=== Extracted information ===
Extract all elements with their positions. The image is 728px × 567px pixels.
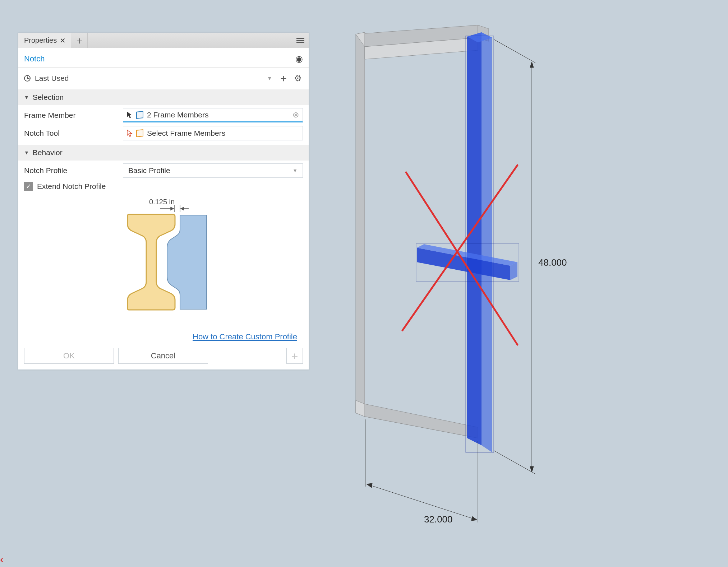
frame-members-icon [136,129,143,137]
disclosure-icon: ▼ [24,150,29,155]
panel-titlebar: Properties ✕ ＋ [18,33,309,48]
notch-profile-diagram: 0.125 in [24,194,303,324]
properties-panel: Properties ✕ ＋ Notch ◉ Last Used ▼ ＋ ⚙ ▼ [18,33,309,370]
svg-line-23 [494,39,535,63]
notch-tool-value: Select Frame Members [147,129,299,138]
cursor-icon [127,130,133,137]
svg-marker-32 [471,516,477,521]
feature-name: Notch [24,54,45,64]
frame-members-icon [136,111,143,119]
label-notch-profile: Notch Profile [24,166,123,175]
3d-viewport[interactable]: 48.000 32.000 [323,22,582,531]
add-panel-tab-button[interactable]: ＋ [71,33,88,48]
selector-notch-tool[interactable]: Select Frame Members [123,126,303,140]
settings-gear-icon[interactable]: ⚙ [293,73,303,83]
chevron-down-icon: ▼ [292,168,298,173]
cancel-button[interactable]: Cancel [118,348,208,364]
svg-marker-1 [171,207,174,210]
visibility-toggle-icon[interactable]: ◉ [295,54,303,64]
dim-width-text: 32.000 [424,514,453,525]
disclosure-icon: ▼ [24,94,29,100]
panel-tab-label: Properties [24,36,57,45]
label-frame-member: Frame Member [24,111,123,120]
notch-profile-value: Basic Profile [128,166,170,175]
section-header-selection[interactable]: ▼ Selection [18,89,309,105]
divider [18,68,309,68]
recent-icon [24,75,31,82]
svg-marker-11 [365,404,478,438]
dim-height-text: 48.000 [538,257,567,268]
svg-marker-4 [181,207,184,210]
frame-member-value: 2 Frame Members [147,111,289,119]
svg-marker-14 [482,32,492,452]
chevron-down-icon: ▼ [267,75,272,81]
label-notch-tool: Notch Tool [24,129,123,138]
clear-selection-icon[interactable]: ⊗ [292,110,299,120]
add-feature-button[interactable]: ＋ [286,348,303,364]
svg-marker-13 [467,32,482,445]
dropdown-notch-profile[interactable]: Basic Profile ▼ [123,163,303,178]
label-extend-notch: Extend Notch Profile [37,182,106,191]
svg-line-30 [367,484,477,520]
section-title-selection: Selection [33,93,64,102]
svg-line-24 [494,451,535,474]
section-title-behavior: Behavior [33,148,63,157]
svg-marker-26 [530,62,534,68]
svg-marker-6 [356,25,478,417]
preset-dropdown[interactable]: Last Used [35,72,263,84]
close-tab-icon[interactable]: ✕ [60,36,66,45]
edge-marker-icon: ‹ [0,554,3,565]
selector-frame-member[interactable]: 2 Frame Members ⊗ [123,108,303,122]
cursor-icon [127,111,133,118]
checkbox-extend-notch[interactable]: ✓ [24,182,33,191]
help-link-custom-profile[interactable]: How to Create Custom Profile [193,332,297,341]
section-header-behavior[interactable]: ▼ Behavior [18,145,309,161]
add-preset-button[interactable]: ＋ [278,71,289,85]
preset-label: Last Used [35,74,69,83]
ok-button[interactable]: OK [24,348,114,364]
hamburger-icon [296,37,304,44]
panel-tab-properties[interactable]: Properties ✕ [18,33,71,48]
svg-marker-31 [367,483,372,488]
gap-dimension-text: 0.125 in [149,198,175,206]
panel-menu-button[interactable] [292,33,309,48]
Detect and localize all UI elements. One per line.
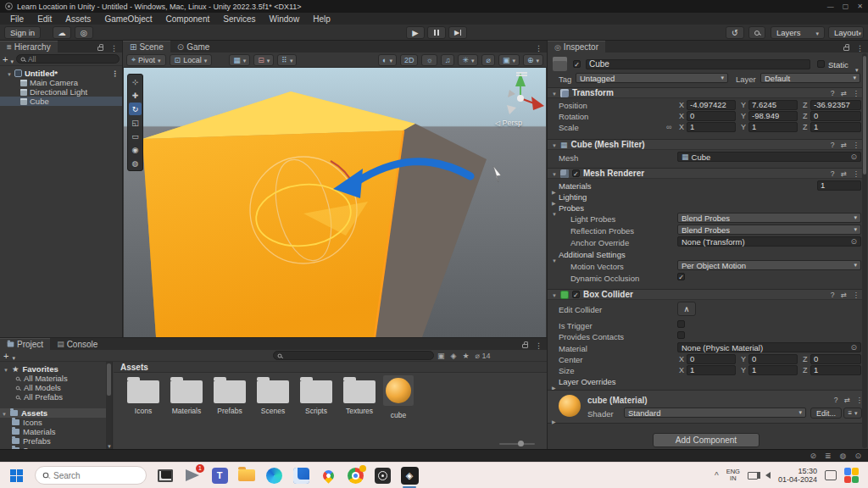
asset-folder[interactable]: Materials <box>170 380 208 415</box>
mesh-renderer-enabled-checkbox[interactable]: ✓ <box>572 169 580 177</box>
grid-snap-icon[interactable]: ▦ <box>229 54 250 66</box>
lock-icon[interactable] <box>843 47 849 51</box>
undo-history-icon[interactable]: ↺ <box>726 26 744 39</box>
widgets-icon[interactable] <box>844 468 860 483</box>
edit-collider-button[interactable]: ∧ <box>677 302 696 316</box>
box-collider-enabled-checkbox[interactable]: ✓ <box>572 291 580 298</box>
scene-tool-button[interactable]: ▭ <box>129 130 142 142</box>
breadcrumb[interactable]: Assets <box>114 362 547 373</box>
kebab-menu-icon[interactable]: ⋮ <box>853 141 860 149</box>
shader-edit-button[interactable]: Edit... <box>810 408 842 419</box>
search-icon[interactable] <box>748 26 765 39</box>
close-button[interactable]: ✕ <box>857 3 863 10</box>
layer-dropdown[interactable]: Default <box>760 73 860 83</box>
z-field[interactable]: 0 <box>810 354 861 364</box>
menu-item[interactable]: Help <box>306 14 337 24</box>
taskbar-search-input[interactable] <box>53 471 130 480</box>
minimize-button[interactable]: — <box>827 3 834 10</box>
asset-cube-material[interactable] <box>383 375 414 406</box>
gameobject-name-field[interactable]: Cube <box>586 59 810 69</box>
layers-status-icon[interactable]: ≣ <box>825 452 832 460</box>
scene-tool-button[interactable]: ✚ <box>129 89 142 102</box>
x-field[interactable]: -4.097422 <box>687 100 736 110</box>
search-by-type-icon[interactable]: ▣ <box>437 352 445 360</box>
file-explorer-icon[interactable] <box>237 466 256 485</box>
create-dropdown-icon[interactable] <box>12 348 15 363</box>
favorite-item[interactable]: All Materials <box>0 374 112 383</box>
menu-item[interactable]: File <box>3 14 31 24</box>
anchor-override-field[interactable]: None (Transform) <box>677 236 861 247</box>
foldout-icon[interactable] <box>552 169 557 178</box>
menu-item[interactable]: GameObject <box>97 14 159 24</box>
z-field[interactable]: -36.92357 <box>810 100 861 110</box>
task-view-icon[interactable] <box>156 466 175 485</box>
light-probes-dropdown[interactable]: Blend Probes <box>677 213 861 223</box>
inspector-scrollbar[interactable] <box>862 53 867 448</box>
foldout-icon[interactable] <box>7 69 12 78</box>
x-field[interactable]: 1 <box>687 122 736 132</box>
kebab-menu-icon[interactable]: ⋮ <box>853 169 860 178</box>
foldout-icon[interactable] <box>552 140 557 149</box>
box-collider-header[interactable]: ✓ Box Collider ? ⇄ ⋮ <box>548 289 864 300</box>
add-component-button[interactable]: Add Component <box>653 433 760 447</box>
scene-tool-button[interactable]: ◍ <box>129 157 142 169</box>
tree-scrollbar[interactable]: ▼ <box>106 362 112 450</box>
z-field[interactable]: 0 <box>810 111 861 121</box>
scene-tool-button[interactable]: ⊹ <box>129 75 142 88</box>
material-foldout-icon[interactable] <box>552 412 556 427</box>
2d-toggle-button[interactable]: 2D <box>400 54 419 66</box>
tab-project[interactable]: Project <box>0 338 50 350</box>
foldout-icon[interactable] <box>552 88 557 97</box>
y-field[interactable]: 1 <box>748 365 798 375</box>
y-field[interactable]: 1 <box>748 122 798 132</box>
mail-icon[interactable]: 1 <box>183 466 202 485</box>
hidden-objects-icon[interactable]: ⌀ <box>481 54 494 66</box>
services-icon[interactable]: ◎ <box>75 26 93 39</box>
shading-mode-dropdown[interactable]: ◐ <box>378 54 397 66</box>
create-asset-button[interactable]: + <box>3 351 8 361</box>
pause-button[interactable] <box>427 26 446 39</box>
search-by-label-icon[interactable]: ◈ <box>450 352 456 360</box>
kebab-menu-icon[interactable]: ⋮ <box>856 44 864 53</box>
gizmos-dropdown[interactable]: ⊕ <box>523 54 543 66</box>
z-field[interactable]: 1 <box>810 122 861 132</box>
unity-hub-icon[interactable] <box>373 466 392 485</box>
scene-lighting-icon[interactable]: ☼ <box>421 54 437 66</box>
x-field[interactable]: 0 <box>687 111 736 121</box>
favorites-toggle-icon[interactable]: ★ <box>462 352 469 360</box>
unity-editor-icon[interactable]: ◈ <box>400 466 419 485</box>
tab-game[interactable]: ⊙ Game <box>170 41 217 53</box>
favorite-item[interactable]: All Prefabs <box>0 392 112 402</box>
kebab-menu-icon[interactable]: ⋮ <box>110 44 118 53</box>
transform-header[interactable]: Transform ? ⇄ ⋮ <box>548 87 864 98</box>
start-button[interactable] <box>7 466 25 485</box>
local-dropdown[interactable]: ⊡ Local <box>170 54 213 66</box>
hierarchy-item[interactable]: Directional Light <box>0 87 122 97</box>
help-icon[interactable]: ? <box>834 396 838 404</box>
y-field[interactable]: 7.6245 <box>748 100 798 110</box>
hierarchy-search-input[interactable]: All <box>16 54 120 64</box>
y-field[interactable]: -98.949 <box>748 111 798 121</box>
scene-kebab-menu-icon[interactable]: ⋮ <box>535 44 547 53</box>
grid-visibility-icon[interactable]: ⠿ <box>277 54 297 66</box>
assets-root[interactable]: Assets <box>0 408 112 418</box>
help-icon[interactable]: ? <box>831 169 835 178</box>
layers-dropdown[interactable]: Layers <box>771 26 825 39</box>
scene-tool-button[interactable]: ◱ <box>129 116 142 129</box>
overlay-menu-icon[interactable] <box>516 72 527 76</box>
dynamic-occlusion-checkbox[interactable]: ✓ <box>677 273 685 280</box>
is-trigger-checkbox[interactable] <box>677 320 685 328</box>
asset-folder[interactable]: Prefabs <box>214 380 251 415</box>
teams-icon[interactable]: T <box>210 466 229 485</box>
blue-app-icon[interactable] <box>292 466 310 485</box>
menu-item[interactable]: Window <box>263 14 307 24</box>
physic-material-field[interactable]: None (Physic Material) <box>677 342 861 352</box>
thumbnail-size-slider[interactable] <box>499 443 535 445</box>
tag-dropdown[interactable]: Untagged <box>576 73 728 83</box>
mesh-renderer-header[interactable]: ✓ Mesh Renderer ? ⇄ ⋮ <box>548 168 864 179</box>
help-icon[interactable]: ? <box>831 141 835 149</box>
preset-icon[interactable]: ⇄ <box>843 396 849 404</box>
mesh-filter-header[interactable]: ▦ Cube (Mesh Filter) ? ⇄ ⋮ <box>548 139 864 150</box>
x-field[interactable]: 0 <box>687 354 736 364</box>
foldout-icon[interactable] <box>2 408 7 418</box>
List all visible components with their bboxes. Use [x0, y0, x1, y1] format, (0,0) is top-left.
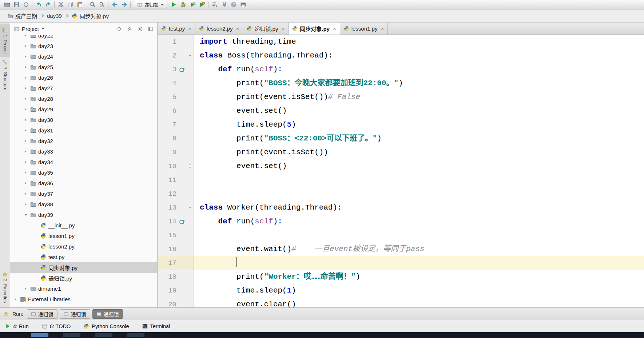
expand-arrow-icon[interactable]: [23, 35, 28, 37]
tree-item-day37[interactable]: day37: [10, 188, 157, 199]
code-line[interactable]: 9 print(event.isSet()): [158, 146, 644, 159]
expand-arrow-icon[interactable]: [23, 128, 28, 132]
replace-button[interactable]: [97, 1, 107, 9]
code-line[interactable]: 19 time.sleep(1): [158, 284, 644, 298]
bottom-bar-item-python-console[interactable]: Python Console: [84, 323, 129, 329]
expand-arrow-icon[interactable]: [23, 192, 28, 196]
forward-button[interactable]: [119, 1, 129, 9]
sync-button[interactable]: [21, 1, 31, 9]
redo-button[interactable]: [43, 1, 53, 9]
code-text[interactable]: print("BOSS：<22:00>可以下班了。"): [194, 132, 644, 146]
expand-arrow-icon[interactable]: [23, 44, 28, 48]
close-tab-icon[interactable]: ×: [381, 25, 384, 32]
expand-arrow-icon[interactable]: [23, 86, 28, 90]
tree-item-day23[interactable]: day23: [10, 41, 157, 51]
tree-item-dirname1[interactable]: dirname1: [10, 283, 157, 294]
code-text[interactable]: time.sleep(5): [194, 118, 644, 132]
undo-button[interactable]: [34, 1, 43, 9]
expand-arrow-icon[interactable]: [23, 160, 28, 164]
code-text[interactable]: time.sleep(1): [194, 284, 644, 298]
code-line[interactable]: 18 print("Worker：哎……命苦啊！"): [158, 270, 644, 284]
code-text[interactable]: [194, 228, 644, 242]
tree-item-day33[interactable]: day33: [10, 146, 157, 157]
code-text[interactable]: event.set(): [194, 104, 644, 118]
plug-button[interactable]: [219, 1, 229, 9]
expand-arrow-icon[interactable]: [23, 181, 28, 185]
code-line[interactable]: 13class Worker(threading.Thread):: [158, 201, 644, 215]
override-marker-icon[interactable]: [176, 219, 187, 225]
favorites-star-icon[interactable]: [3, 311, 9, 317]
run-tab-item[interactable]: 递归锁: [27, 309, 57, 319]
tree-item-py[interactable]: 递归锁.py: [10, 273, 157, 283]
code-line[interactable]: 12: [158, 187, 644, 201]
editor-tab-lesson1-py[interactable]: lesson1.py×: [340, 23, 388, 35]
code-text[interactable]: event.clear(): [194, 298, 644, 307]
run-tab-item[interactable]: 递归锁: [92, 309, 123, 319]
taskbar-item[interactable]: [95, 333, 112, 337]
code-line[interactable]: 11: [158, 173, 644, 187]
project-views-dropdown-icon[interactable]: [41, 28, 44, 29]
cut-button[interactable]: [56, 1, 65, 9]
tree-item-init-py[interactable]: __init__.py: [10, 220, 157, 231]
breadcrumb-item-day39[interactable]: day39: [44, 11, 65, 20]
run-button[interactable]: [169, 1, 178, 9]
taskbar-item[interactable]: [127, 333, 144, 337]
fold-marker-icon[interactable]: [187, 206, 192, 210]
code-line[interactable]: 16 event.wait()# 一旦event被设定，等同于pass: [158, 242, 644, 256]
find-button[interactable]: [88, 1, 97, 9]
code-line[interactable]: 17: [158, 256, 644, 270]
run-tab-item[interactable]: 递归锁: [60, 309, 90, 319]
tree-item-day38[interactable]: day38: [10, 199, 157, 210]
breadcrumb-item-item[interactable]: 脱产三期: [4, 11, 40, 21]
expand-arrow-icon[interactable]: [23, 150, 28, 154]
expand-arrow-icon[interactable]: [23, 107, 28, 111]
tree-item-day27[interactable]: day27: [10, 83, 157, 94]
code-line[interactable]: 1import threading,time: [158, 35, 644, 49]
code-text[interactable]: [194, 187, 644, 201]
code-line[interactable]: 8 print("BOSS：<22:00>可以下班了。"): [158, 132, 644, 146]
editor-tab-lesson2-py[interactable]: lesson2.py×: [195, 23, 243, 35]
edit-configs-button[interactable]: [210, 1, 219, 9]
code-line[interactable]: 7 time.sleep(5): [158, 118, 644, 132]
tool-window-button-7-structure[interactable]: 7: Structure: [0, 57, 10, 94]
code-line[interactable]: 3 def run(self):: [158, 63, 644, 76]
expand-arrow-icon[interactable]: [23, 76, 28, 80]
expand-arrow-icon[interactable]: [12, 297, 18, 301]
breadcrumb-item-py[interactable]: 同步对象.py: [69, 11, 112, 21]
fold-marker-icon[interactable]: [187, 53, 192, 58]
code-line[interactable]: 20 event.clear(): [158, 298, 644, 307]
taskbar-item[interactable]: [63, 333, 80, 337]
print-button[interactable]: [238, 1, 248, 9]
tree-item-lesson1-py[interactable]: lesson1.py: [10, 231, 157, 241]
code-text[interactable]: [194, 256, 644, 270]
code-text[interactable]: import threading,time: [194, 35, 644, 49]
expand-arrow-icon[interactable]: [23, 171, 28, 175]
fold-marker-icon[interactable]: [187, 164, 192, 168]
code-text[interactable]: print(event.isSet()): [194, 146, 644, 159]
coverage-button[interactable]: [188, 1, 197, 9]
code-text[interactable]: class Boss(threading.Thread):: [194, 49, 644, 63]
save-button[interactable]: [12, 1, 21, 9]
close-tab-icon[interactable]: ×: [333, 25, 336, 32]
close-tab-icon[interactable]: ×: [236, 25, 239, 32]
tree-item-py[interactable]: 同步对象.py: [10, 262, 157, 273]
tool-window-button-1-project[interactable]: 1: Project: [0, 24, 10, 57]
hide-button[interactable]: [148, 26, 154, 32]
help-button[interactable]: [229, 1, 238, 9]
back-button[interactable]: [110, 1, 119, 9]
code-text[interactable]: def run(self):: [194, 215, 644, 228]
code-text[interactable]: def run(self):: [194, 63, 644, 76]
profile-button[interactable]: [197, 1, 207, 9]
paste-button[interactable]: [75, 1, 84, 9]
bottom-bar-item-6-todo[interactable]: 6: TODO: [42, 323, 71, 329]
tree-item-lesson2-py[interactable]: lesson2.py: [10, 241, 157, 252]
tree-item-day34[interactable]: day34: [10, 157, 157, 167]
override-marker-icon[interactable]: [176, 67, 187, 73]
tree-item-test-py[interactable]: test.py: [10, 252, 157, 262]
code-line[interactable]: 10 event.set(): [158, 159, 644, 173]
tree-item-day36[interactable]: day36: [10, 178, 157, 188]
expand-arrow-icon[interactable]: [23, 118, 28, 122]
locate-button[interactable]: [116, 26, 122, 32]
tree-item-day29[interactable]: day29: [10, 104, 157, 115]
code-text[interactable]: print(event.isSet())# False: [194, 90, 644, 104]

=== Exercise ===
Scan the material for lines with the word "toggle", and copy each line you find.

=== Expected answer ===
visibility-toggle-icon[interactable]: ◉ [295,54,303,64]
2d-toggle-button[interactable]: 2D <box>400 54 419 66</box>
favorites-toggle-icon[interactable]: ★ <box>462 352 469 360</box>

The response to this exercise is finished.